The ssNA-helicase RNA motif is a conserved RNA structure that was discovered by bioinformatics.
Although the ssNA-helicase motif was published as an RNA candidate, there is some reason to suspect that it might function as a single-stranded DNA.  In terms of secondary structure, RNA and DNA are difficult to distinguish when only sequence information is available.

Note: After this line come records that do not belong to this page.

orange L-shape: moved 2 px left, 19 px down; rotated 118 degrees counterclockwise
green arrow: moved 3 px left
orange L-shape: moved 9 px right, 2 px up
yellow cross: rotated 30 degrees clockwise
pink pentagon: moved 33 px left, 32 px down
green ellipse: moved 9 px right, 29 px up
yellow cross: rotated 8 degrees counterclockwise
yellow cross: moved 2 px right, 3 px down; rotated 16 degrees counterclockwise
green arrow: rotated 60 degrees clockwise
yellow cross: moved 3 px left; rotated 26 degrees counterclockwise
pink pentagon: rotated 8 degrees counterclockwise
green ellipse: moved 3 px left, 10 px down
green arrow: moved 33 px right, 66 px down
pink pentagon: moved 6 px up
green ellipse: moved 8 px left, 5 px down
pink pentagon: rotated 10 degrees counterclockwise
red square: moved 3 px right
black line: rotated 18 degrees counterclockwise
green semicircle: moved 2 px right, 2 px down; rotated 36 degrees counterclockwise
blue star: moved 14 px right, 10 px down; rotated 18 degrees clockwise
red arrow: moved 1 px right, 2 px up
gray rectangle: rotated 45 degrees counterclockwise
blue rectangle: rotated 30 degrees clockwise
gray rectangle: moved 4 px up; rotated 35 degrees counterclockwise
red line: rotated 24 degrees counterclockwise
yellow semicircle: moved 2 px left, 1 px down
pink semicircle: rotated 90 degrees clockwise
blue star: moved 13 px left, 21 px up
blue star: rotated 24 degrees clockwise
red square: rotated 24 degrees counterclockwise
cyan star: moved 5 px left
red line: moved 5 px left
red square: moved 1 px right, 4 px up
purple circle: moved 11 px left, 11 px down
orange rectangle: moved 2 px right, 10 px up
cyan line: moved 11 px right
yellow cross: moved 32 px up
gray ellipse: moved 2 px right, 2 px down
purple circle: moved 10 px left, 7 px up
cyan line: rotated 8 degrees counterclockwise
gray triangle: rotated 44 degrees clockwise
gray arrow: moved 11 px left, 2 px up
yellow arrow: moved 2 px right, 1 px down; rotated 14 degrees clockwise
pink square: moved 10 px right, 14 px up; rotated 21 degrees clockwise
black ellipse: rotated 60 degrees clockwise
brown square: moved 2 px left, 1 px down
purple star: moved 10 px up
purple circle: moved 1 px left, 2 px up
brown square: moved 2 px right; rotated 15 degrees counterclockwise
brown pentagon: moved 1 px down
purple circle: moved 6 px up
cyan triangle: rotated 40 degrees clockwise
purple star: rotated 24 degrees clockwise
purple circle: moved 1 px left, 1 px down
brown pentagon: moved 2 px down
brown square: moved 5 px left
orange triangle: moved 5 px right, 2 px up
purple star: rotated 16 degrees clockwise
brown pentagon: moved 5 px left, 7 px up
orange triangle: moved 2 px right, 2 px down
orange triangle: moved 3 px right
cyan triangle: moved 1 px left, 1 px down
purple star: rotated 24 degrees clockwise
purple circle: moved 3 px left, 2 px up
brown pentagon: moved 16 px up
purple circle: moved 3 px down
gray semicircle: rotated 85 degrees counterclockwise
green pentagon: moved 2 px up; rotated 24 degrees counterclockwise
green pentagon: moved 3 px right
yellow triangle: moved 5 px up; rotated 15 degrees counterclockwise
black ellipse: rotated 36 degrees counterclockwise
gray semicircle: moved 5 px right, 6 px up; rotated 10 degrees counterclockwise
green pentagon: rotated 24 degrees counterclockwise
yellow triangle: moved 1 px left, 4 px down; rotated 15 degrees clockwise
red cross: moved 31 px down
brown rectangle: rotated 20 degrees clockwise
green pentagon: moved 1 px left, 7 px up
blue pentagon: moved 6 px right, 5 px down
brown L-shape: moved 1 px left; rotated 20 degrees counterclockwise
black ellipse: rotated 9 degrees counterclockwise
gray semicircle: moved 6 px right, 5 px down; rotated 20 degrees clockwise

ssNA-helicase motif RNAs are found in Bacillota and Actinomycetota.  The ssNA-helicase motif occurs upstream of genes that likely function as helicases, possible on an RNA substrate.  Some evidence suggests that these genes are part of single-stranded RNA viruses (or presumably phages, as the RNAs are located in bacterial sequences).  However, there is also a suggestion of an association with singled-stranded DNA viruses that infect plants.  This latter potential association could mean that the ssNA-helicase motif actually functions as singled-stranded DNA.  If the RNA is indeed part of a phage, then its location upstream of a protein-coding gene might just reflect the typical gene organization of phages, and not a direct functional or regulatory association between the RNA and the downstream gene.  Therefore, it is ambiguous whether ssNA-helicase motif examples function as cis-regulatory elements or whether they operate in trans, and also whether they function as RNA or DNA.